Event Description
Taking as its point of departure the Brazilian artist Lygia Clark’s notion of the “organic line,” a line of space that appears between a painting and its frame, a door and its lintel, or tiles on the floor, art historian and theorist Irene Small tracks the emergence of the concept in Clark’s work circa 1954. But it also comprehends the organic line as a generative conceptual tool, one that does expansive aesthetic, epistemological, and political work well beyond Clark’s immediate context. Mobilizing a rich repertoire of archival sources and moving across multiple chronologies, geographies, and disciplines, Irene Small’s work is an invitation to envision modernism not as a stable construct defined by centers and peripheries, inclusions and exclusions, but as a topological field of interactive, destabilizing tensions.
Speakers
Irene Small is Associate Professor of Art & Archaeology at Princeton University. She specializes in contemporary art and criticism within a global context. Her areas of interest include experimental practices of the 1960s and ’70s, legacies of abstraction, temporalities of art, problems of methodology and interpretation, relationality, and the social implications of form. Small’s work engages a variety of geopolitical formations and transnational, translocal contexts, and has paid particular attention to art and theory in Latin America, notably Brazil.

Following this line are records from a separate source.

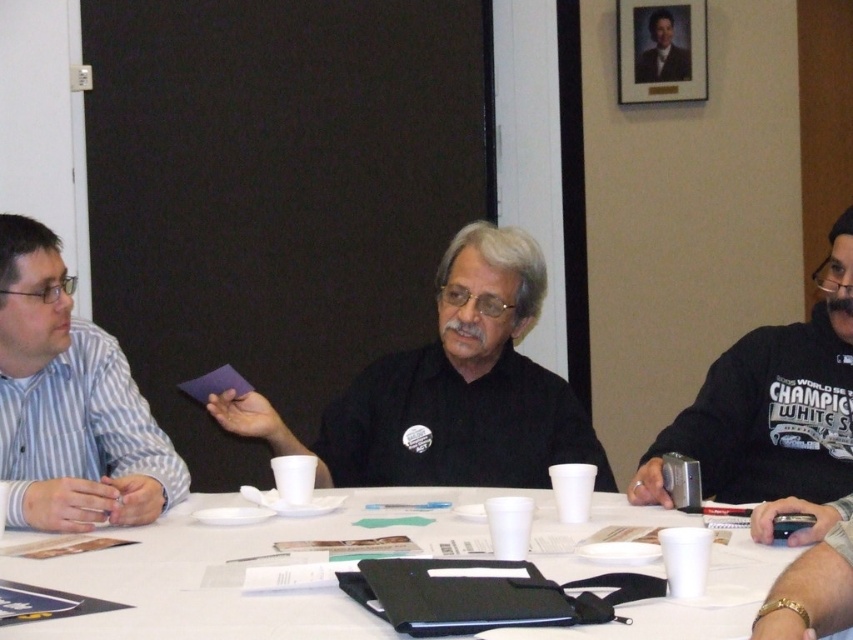 You are organizing a meeting and need to place a 10cm tall object on the surface of the white paper table at center. Considering the height of the striped cotton shirt at left, will the object fit without being obstructed?

The white paper table at center has a lesser height compared to striped cotton shirt at left. Since the table is shorter, placing a 10cm tall object on it may not be obstructed by the shirt, as the shirt is taller. However, the exact placement depends on the table dimensions and shirt position, but based on height alone, the object should fit.

You are sitting at the table in the scene and want to place a small object on the surface in front of the black matte shirt at center. Is the white paper table at center positioned correctly to allow this?

Yes, the white paper table at center is in front of the black matte shirt at center, so placing the object there would position it in front of the shirt. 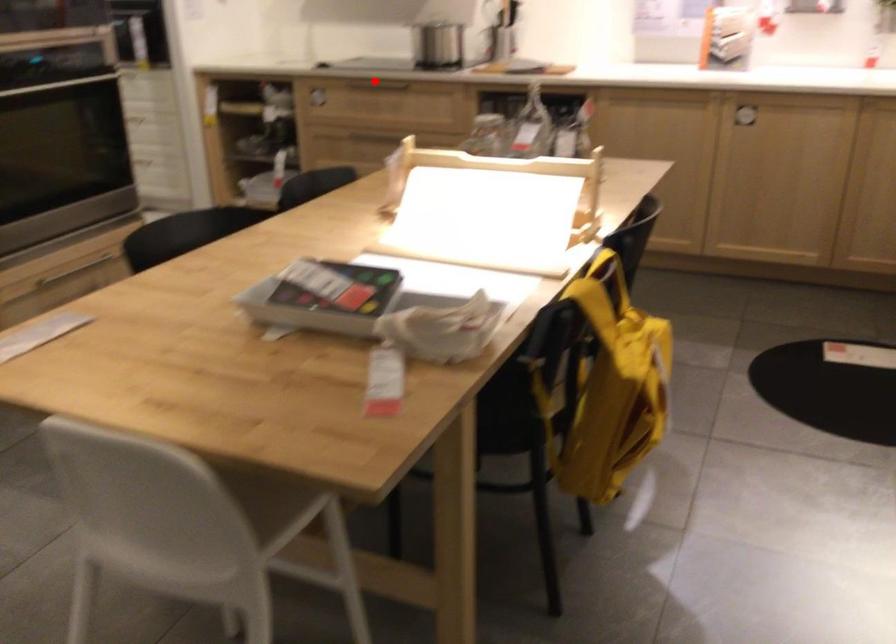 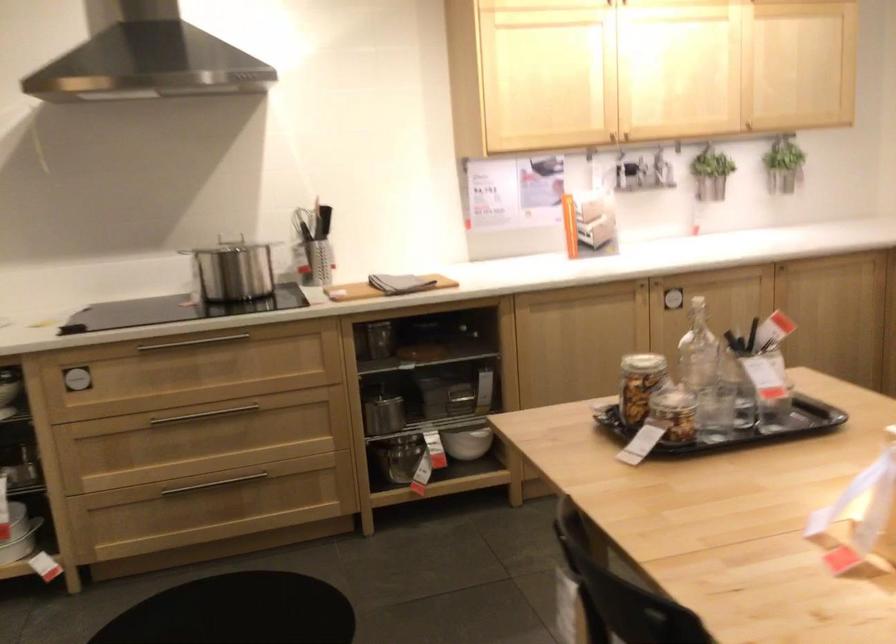 Question: I am providing you with two images of the same scene from different viewpoints. A red point is shown in image1. For the corresponding object point in image2, is it positioned nearer or farther from the camera?

Choices:
 (A) Nearer
 (B) Farther

Answer: (A) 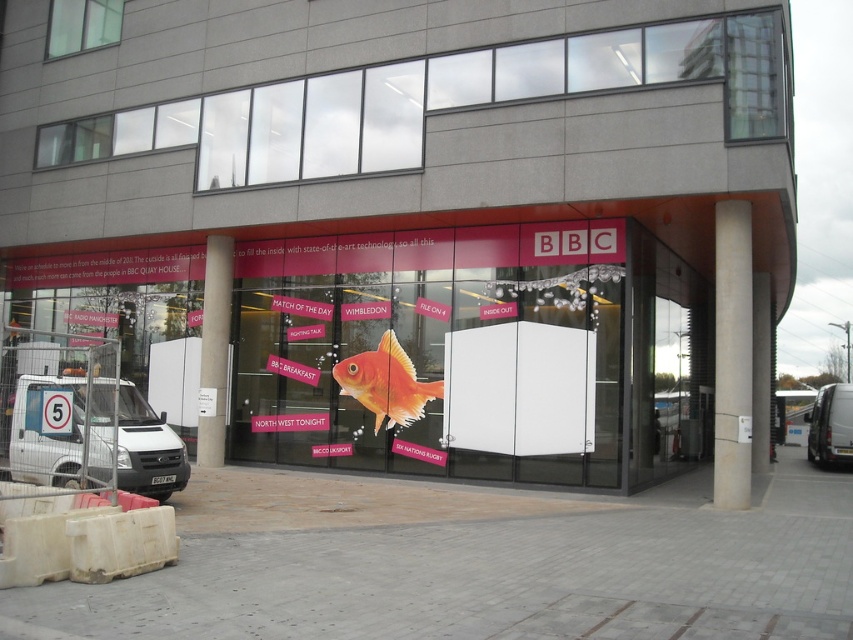 Is point (146, 416) farther from viewer compared to point (379, 355)?

No, (146, 416) is in front of (379, 355).

Which is below, white matte van at left or matte orange fish at center?

white matte van at left is lower down.

Which is behind, point (115, 481) or point (351, 369)?

The point (351, 369) is behind.

I want to click on white matte van at left, so click(148, 449).

Is white matte van at left taller than white van at right?

No.

Which of these two, white matte van at left or white van at right, stands taller?

white van at right

Does point (51, 444) come behind point (840, 403)?

No.

Where is `white matte van at left`? Image resolution: width=853 pixels, height=640 pixels. white matte van at left is located at coordinates pos(148,449).

Can you confirm if white smooth pillar at center is bigger than white van at right?

Actually, white smooth pillar at center might be smaller than white van at right.

Does white smooth pillar at center have a greater height compared to white van at right?

Correct, white smooth pillar at center is much taller as white van at right.

Is point (223, 273) positioned in front of point (824, 442)?

Yes, point (223, 273) is in front of point (824, 442).

Where is `white smooth pillar at center`? The image size is (853, 640). white smooth pillar at center is located at coordinates (213, 349). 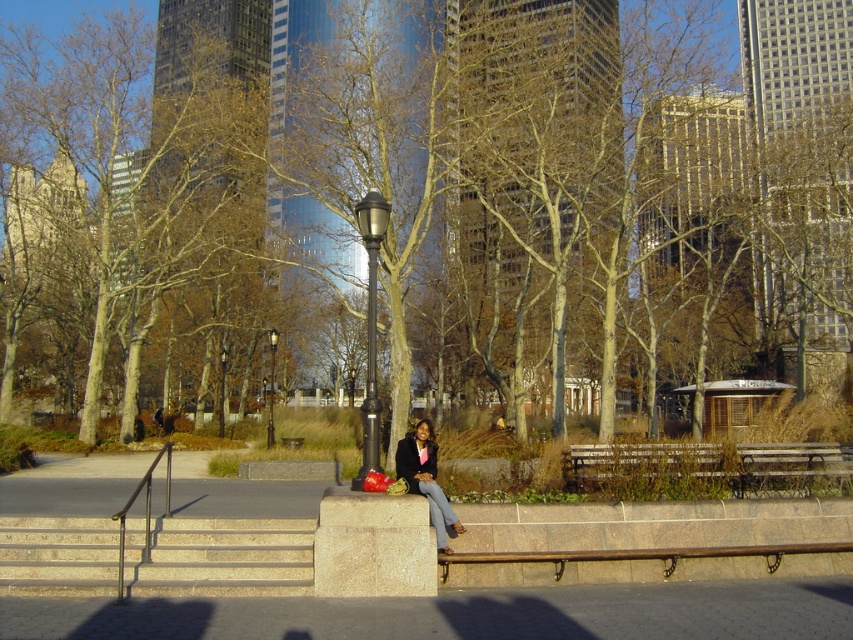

Anneka Lenssen is Associate Professor in the Department of History of Art at UC Berkeley. Lenssen specializes in modern painting and contemporary visual practices, with a focus on the cultural politics of the Middle East. Her research examines problems of artistic representation in relation to the globalizing imaginaries of empire, nationalism, communism, decolonization, and Third World humanism.
Natalia Brizuela is the Center for Latin American and Caribbean Studies Chair and Professor in the Departments of Film & Media and Spanish & Portuguese at UC Berkeley. Her work focuses on photography, film and contemporary art, critical theory and aesthetics of both Spanish America and Brazil.